What this task involves: Everything from the first line of the records below through the line containing "ezért ötvöztem édesapám hagyományait a saját" is to be retyped exactly; leave out the rest.

Task data:
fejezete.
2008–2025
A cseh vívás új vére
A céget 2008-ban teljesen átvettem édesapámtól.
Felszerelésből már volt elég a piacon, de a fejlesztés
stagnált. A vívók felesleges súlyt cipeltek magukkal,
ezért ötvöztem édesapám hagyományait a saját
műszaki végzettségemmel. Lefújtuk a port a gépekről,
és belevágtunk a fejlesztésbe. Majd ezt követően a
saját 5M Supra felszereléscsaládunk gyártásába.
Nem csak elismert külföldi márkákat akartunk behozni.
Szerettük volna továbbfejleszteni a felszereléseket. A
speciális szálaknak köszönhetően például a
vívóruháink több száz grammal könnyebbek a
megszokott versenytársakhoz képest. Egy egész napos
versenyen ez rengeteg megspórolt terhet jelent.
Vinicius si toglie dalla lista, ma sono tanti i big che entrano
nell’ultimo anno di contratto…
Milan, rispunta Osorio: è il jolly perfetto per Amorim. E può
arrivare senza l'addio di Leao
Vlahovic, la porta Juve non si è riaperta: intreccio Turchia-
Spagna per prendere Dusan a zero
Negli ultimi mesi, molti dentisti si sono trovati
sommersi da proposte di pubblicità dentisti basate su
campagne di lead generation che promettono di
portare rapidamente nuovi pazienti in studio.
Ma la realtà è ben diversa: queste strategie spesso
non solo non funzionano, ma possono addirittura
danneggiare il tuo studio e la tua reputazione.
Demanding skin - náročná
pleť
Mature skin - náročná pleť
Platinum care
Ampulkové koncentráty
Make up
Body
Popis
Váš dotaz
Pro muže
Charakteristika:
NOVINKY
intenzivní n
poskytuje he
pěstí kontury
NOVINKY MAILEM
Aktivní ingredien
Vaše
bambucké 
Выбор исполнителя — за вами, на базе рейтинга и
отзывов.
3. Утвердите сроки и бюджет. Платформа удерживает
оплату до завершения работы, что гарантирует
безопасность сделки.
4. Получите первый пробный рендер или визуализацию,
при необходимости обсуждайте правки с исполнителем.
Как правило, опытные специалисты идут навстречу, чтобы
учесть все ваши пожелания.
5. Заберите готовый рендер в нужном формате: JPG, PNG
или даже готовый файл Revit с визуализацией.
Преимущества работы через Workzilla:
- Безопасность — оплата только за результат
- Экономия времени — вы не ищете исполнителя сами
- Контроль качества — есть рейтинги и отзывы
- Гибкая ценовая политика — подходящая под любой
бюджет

The answer:
fejezete.
2008–2025
A cseh vívás új vére
A céget 2008-ban teljesen átvettem édesapámtól.
Felszerelésből már volt elég a piacon, de a fejlesztés
stagnált. A vívók felesleges súlyt cipeltek magukkal,
ezért ötvöztem édesapám hagyományait a saját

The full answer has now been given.